The Decoder November 23, 2024 NEUTRAL

Distributed AI training moves across three continents with Intellect-1

Prime Intellect says it has trained Intellect-1, a 10-billion-parameter language model, using computers across the US, Europe, and Asia. The company plans to release both the model and its training data as open source next week, while acknowledging that the system is still closer to a proof of concept than a rival to larger commercial AI models.

Prime Intellect says it has completed training Intellect-1, a 10-billion-parameter language model built with computing resources spread across the US, Europe, and Asia. The company presents the project as an early demonstration that large AI models do not have to be trained only inside the most centralized and heavily resourced labs.

The claim is narrow but important: Prime Intellect says Intellect-1 is the first language model of this size trained through a distributed approach. The company plans to make both Intellect-1 and its training data available as open source next week.

Why distributed AI training matters

Training large AI models typically depends on major computing resources working together reliably. Prime Intellect’s project tries to stretch that idea across geography, using computers located on three continents rather than treating training as something that must happen inside a single tightly controlled cluster.

The company’s broader aim is to show that smaller organizations can participate in building large AI systems. In its framing, distributed AI training could let more people contribute computing power to transparent, freely available AI systems.

That matters because access to compute is one of the practical barriers in AI development. If distributed training can work reliably, it could change who is able to participate in model building, even if it does not immediately produce systems that match the strongest commercial models.

Prime Intellect also connects the project to open-source AI development. The company says open-source development reduces the risks of centralized control, while also acknowledging that competing with major AI labs requires coordinated effort.

How Intellect-1 was trained

Prime Intellect used OpenDiLoCo, its open-source version of DeepMind’s Distributed Low-Communication method, known as DiLoCo. The method is designed to support training across globally distributed systems while minimizing data transfer requirements.

That reduced communication burden is central to the project. A worldwide network of graphics cards cannot behave exactly like a local cluster, so the system has to manage communication efficiently while training continues.

Prime Intellect says it built a reliable distributed training system on top of this foundation. The system is designed to handle computing resources being added or removed on the fly, which is a key requirement if the long-term goal is to let many participants contribute compute.

The model itself is based on the LLaMA-3 architecture and was trained on open datasets. Its training data includes more than 6 trillion tokens, primarily from four sources:

Fineweb-edu
DLCM
Stack v2
OpenWebMath

Those details place Intellect-1 squarely inside the open-model ecosystem. The model architecture, training method, and planned release of the model and data all point toward a project built around transparency and reproducibility.

What Prime Intellect wants to build next

Prime Intellect describes Intellect-1 as a first step rather than the final target. The company wants to scale its distributed training approach to more advanced open-source models.

The next stage is not only about bigger models. Prime Intellect is also building a system that would let anyone contribute computing power securely, with training sessions open to public participation.

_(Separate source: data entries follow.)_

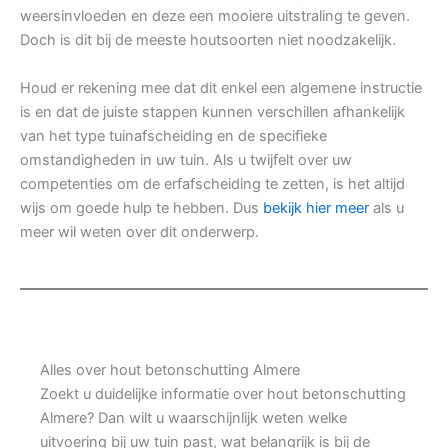
weersinvloeden en deze een mooiere uitstraling te geven.
Doch is dit bij de meeste houtsoorten niet noodzakelijk.
Houd er rekening mee dat dit enkel een algemene instructie
is en dat de juiste stappen kunnen verschillen afhankelijk
van het type tuinafscheiding en de specifieke
omstandigheden in uw tuin. Als u twijfelt over uw
competenties om de erfafscheiding te zetten, is het altijd
wijs om goede hulp te hebben. Dus
bekijk hier meer
als u
meer wil weten over dit onderwerp.
Alles over hout betonschutting Almere
Zoekt u duidelijke informatie over hout betonschutting
Almere? Dan wilt u waarschijnlijk weten welke
uitvoering bij uw tuin past, wat belangrijk is bij de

That vision depends on more than software. The company says competing with major AI labs will require collaboration and computing resources, and it is seeking support on both fronts.

If the approach works at larger scales, it could give smaller organizations and independent contributors a more direct role in training open AI systems. The source article frames that as the central promise of the project: making AI development more accessible without placing all control in a small number of centralized institutions.

The limits of the breakthrough

Intellect-1 is still relatively small by today’s standards, despite its 10 billion parameters. The source article notes that, even without benchmark results, it is unlikely to match larger commercial AI models or even smaller open-source models.

That distinction matters. The project’s significance is not that Intellect-1 appears to be the strongest model available. Its significance is that Prime Intellect says it has shown a distributed training process can produce a model of this size across computers in the US, Europe, and Asia.

In other words, the technical pathway may be more important than the immediate model output. Intellect-1 is best understood as a proof point for a training method and participation model, not as evidence that distributed open-source training has already caught up with leading AI labs.

The major question is whether Prime Intellect can move from proof of concept to practical impact. Scaling distributed training to more advanced open-source models, managing unreliable or changing compute resources, and coordinating public participation are all part of the challenge described in the source.

For now, Intellect-1 gives the open AI community a concrete experiment to watch. If Prime Intellect follows through on its planned open-source release next week, outside developers will be able to inspect the model and its training data, and the larger test will begin: whether distributed training can become a meaningful force in AI development rather than a one-time demonstration.